Paris, im Mai

Vielleicht haben Paris und Rabat den Sommer 1959 in schlechter Erinnerung behalten. Damals fiel – nach langem Hin und Her – das mehrfach angekündigte Treffen zwischen General de Gaulle und König Mohammed V. jäh ins Wasser, was allerlei Spannungen in den diplomatischen Beziehungen zwischen Frankreich und Marokko hinterließ. Alle Störungen und Ärgernisse sind diesmal im Keime erstickt worden. Der Besuch des jungen Königs Hassan II. in Paris genoß eine Diskretion, die an Geheimhaltung grenzte, namentlich was die Vorbereitung betraf.

Der Name des 33jährigen marokkanischen Königs hat in Paris einen guten Klang. Seine Bemühungen um den Ausbau der Beziehungen zwischen den beiden Ländern werden ohne Einschränkung anerkannt. Nicht nur die französische Politik, sondern auch die französische Kultur besitzt im marokkanischen Königshaus einen wertvollen Brückenkopf des Wohlwollens in Nordafrika. Auch weiß man, wie sehr der Monarch den französischen Staatspräsidenten verehrt. Und die Tatsache, daß die Lebensbedingungen/der in Marokko niedergelassenen Franzosen im allgemeinen gut sind, weiß man in Paris ebenfalls zu schätzen.

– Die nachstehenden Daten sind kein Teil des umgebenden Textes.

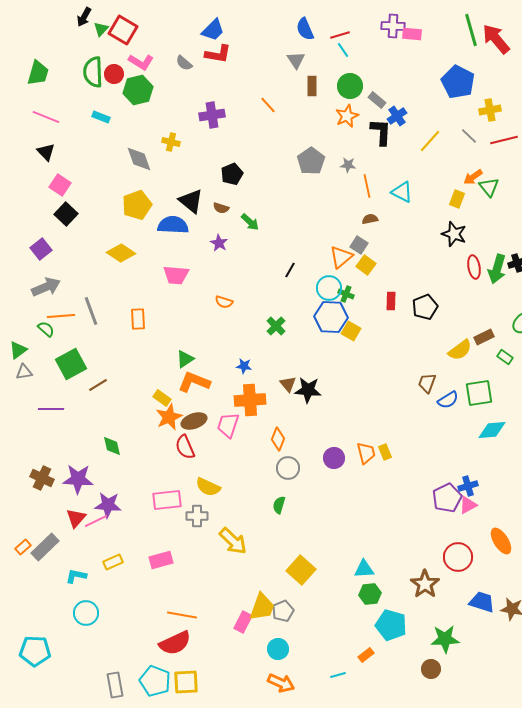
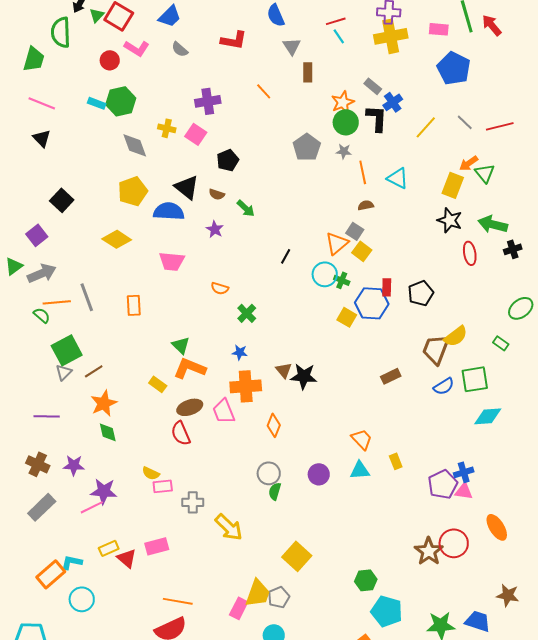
blue semicircle: (305, 29) -> (276, 15), moved
blue trapezoid: (213, 30) -> (170, 16), moved
pink rectangle: (412, 34) -> (439, 29), moved
red arrow: (496, 39) -> (492, 25), size x0.7
red L-shape: (218, 54) -> (234, 40), moved
green semicircle: (93, 72) -> (61, 32), moved
green circle: (350, 86) -> (346, 122), moved
green hexagon: (138, 90) -> (121, 101), moved
yellow cross: (490, 110) -> (391, 36), moved, size x1.5
pink square: (60, 185) -> (196, 134), moved
yellow rectangle: (457, 199) -> (453, 185), size x1.4
green arrow: (497, 269) -> (493, 224), moved, turned 88
blue hexagon: (331, 317) -> (372, 303), moved
green cross: (276, 326) -> (247, 313), moved
brown rectangle: (484, 337) -> (391, 376), moved
green triangle: (18, 350) -> (14, 266), moved
green triangle: (185, 359) -> (181, 345), turned -42
gray triangle: (24, 372) -> (64, 372), moved, turned -36
brown trapezoid: (427, 383) -> (436, 349), moved, size x1.5
purple line: (51, 409) -> (47, 416), moved
orange star: (169, 417) -> (104, 403), moved
pink trapezoid: (228, 425) -> (224, 411), turned -40
yellow rectangle: (385, 452) -> (396, 461), moved
orange trapezoid: (366, 453) -> (362, 439), turned -30
purple circle: (334, 458) -> (319, 474), moved
gray circle: (288, 468) -> (269, 473), moved
purple star: (78, 479) -> (74, 465), size x0.7
yellow semicircle: (208, 487) -> (151, 473), moved, size x0.7
pink rectangle: (167, 500) -> (163, 486), size x0.7
pink triangle: (468, 505) -> (464, 491), turned 36
red triangle: (76, 518) -> (127, 558), moved, turned -30
orange rectangle: (23, 547) -> (51, 574), moved, size x1.8
gray rectangle: (45, 547) -> (42, 507), moved
cyan triangle: (364, 569) -> (360, 470), moved
brown star: (425, 584) -> (429, 551), moved
blue trapezoid: (482, 602) -> (478, 621), moved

Hassan II. ist sich klar darüber, daß die innenwie außenpolitische Position seines Landes neben dem künftig wohl starken Nachbarn Algerien schwierig sein wird. Die schon jetzt gelegentlich rabiate gewerkschaftlich-kommunistische Opposition wird die Unabhängigkeit Algeriens vermutlich zum Anlaß nehmen, gegen die Monarchie Sturm zu laufen. Auch deswegen braucht er ein gutes Verhältnis zu Frankreich.

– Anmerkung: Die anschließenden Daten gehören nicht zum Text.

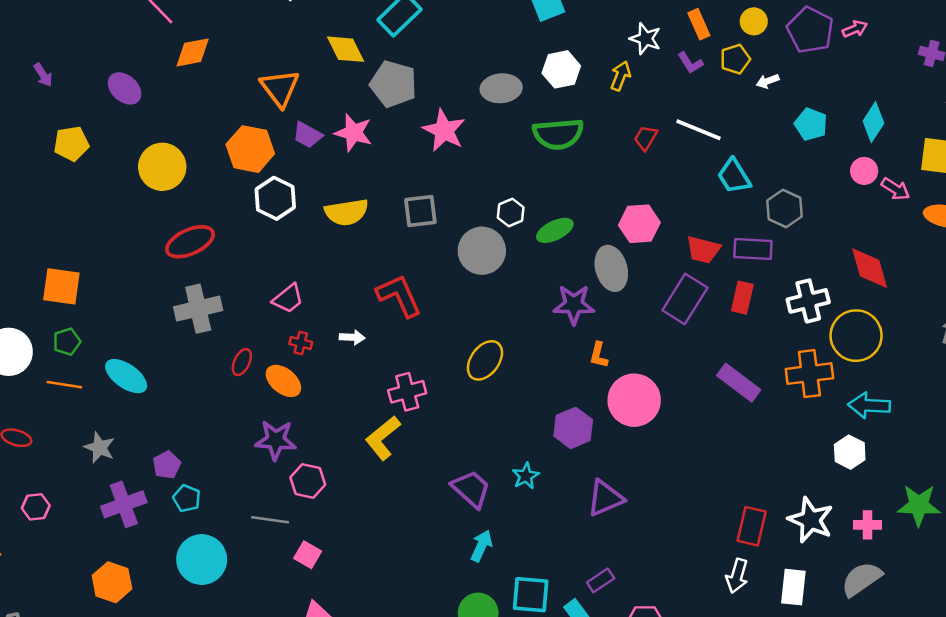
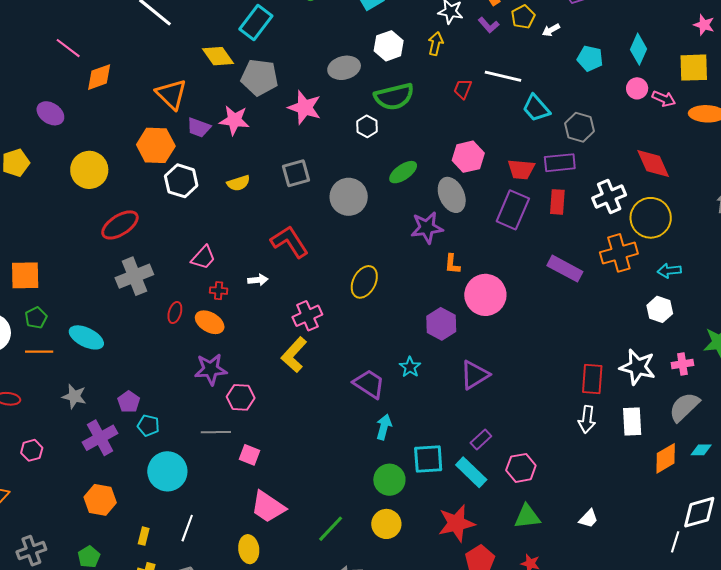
yellow semicircle: (347, 212) -> (238, 183), size x0.7
white hexagon: (511, 213) -> (367, 126), moved
cyan arrow: (869, 405) -> (669, 271), size x0.7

Natürlich ist Hassan II. alles andere als ein Sozialrevolutionär, und doch wäre es nicht richtig, ihn des Konservatismus zu bezichtigen. Vor wenigen Monaten erklärte er der Pariser Zeitung Le Monde: „Es ist mir im Moment nicht möglich, die Ausübung der Macht weniger direkt zu gestalten. Warum? Weil unser Volk noch nicht bereit ist, durch ein Programm oder eine Doktrin mobilisiert zu werden. Es bedarf der Führung durch einen Mann oder durch eine Equipe. Aber diese Equipe, die ich aus Männern gebildet habe, die mein volles Vertrauen genießen, muß ich dem Volk bekanntmachen; ich muß ihr als Fahnenträger dienen, ihr den Weg aufzeigen. In einem Wort: die Macht muß eine persönliche Form haben, um populär zu sein.“

Daß der junge Monarch sich nicht scheut, bei Gelegenheit die archaische Konvention marokkanischer Gebräuche zu durchbrechen, hat er schon mehrmals bewiesen. Nach dem Tode von Mohammed V. verheiratete er seine drei Schwestern sehr rasch an Männer ihrer eigenen Wahl und wohnte der komplizierten und langen Trauungszeremonie im dunklen Straßenanzug bei.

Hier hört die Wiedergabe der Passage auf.